The doses of sedatives used in the current study (i.e., dexmedetomidine 5 μg/kg and butorphanol 0.2 mg/kg IM) are commonly administered for mild to moderate sedation in our clinical setting. Previous studies using higher doses of dexmedetomidine at 10 μg/kg and butorphanol at 0.4 mg/kg IM found that the onset of sedation was 5 min [13,16], with a peak effect at 15 min post-sedation (Nagore et al. 2012). In our study, the FGS and DIVAS scoring were performed at 20 min after sedation, which should be appropriate to detect the maximum effect of sedation on the FGS scores. Dexmedetomidine, but not butorphanol, was antagonized at the end of the general anesthesia.

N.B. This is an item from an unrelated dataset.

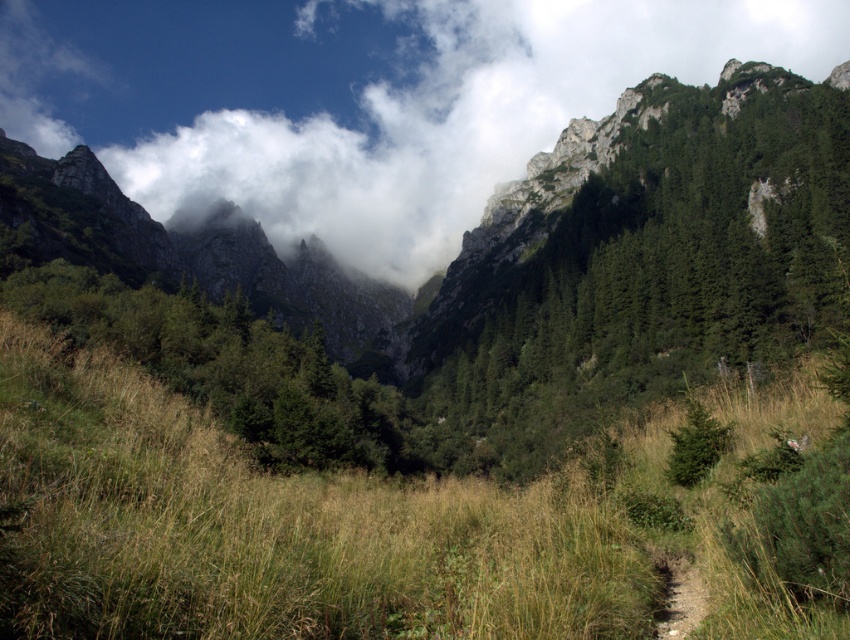 Consider the image. You are planning a hiking trip and see the image. You want to know if the white fluffy cloud at upper center is higher than the brown dirt trail at lower right. Can you determine this based on the scene?

The white fluffy cloud at upper center is much taller than the brown dirt trail at lower right, so yes, the white fluffy cloud at upper center is higher than the brown dirt trail at lower right.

Considering a duration of effect between 1 and 2 h for butorphanol [17,18], sedation should be minimum at 0.5 h after the end of general anesthesia (approximately 1.5 h after the administration of dexmedetomidine and butorphanol), even if an antagonist of opioid receptors (e.g., naloxone) was not administered. Indeed, only the orbital tightening scores were increased at 0.5 h after the end of anesthesia in the dexmedetomidine-butorphanol group.

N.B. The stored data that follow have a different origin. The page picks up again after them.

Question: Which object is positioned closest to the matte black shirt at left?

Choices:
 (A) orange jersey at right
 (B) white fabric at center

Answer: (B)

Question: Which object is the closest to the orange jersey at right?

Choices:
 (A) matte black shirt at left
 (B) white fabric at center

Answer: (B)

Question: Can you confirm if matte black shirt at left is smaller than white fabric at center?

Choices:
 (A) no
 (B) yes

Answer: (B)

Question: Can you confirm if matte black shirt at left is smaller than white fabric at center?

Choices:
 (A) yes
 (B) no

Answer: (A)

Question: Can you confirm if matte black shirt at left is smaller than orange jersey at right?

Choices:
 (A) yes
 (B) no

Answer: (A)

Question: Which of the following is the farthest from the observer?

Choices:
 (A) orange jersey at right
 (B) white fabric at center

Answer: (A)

In this study, propofol and isoflurane were chosen for general anesthesia as they are commonly used in our institution. The control group required significantly higher doses of propofol (5.7 mg/kg) than the treatment group (2.7 mg/kg). This was not surprising as sedation with dexmedetomidine–butorphanol produces an anesthetic-sparing effect in cats [19]; however, these different doses of propofol for anesthetic induction may have biased FGS scoring. For instance, the total FGS, orbital tightening, and whiskers and head position scores were greater at 0.5 h post-anesthesia in the control group than the baseline values. On the other hand, only the orbital tightening scores were increased at the same time point in the treatment group. Increases in the FGS scores at 0.5 h after the end of the anesthesia could be also associated with residual effects of isoflurane. In general, the hepatic metabolism of isoflurane is low (0.2%), and most of the gas is eliminated via the lungs [20]; therefore, the impact of residual anesthesia with isoflurane on the FGS scores should be minimal. However, in DBA/2, but not CBA mice, short-term anesthesia (10 min) with isoflurane at 2.5% increased the mouse grimace scale scores at 0.5 h post-anesthesia [21]. Hence, it is possible that the effects of isoflurane on grimace scales is breed/genetic-dependent, which could not be verified in this study as only domestic short-hair cats were included. The duration of anesthesia with isoflurane may have influenced the results of our study. In rats, the duration of anesthesia with 2% isoflurane affected the rat grimace scale scores after 10, but not 2 min [22]. In the current study, general anesthesia was maintained for 30 min, and longer or shorter anesthetic periods could potentially influence the FGS scores in a different manner.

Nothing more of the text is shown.